● **PROBLEM DETAILS**: Look through the data below. Show each line where the string "keywords" occurs.

● **DATA IN THIS EXERCISE**:
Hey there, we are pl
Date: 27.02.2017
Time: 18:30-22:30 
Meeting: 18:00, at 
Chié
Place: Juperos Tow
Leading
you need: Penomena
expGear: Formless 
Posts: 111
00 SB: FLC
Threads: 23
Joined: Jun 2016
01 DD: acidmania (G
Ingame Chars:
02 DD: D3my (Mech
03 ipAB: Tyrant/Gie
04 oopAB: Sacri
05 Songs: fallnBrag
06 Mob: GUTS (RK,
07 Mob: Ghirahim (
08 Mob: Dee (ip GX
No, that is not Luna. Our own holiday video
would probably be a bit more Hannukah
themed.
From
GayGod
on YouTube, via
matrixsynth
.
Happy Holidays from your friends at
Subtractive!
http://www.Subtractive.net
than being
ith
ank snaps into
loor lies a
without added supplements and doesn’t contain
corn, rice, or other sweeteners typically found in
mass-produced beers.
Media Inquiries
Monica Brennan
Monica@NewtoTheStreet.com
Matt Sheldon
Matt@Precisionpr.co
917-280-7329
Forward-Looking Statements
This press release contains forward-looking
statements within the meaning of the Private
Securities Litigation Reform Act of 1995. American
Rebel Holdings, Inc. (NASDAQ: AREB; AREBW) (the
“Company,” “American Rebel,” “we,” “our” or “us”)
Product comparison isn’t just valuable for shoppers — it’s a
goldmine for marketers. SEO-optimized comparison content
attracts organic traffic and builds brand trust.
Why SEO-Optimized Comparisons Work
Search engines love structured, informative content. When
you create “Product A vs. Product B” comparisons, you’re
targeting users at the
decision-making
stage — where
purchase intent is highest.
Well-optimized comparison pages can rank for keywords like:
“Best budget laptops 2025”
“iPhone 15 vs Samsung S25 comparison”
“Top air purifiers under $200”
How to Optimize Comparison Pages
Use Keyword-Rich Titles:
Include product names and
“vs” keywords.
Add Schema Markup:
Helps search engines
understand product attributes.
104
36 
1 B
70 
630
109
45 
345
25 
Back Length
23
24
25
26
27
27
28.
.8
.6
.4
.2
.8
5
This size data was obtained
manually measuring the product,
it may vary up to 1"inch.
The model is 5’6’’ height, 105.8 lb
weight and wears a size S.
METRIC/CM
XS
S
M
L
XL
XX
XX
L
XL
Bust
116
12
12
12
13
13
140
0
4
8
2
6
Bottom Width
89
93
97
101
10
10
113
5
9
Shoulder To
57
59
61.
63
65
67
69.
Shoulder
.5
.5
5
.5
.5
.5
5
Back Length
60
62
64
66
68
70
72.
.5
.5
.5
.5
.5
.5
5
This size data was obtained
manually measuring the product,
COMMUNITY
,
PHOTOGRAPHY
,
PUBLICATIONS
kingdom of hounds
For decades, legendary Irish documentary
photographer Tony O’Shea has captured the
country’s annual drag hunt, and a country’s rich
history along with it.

...

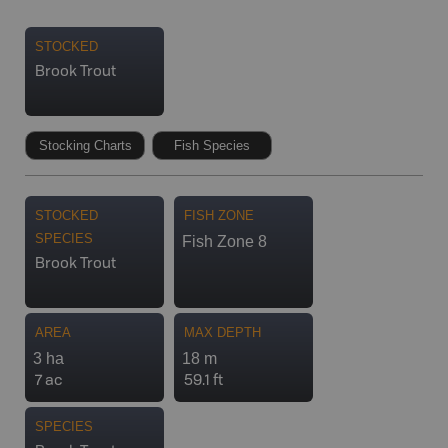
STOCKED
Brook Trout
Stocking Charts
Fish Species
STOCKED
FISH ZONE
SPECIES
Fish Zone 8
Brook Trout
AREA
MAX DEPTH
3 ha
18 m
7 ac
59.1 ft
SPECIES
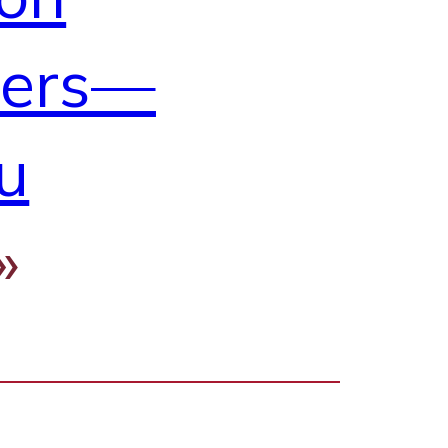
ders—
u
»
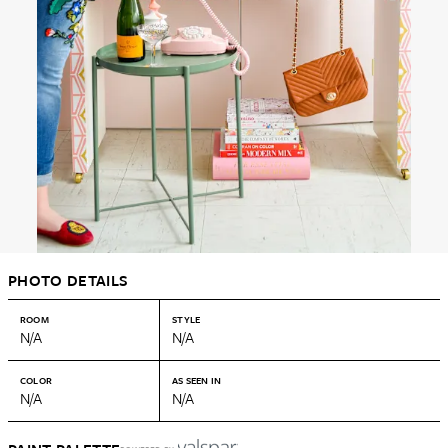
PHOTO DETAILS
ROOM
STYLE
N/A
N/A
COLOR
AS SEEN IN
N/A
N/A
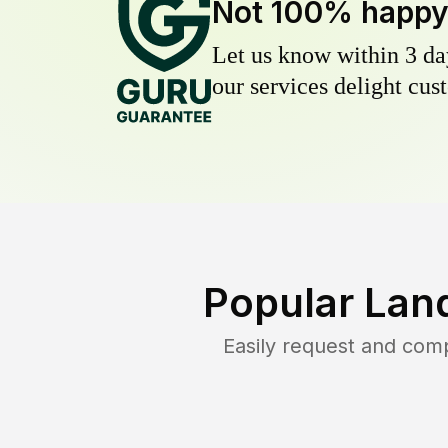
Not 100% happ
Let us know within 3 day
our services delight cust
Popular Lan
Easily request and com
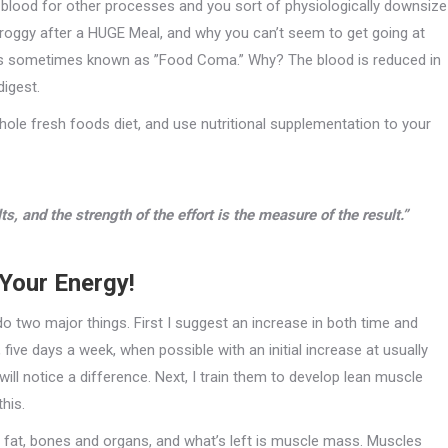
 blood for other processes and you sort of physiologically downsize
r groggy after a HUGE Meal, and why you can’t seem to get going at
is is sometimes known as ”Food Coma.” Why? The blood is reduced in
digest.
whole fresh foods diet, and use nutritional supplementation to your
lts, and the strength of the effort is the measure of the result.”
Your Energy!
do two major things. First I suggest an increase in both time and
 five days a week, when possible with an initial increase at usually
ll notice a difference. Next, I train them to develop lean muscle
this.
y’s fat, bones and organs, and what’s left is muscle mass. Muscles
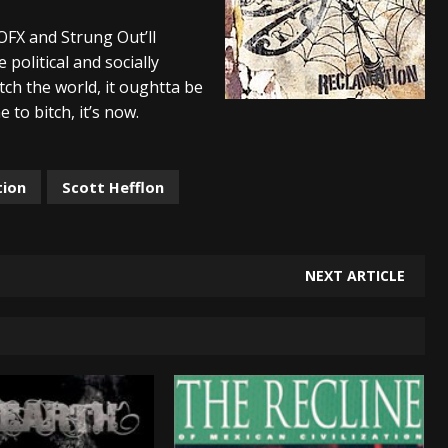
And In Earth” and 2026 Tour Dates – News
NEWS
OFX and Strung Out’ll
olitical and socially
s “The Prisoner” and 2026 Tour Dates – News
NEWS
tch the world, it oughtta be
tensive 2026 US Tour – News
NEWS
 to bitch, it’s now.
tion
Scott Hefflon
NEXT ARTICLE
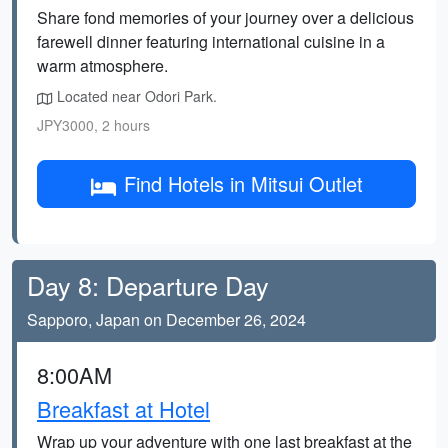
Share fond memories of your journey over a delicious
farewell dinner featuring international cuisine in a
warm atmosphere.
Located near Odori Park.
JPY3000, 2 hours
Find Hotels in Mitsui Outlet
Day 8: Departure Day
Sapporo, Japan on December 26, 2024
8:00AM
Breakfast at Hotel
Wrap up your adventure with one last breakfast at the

● **RESULT OF THIS EXERCISE**:
Well-optimized comparison pages can rank for keywords like:
“vs” keywords.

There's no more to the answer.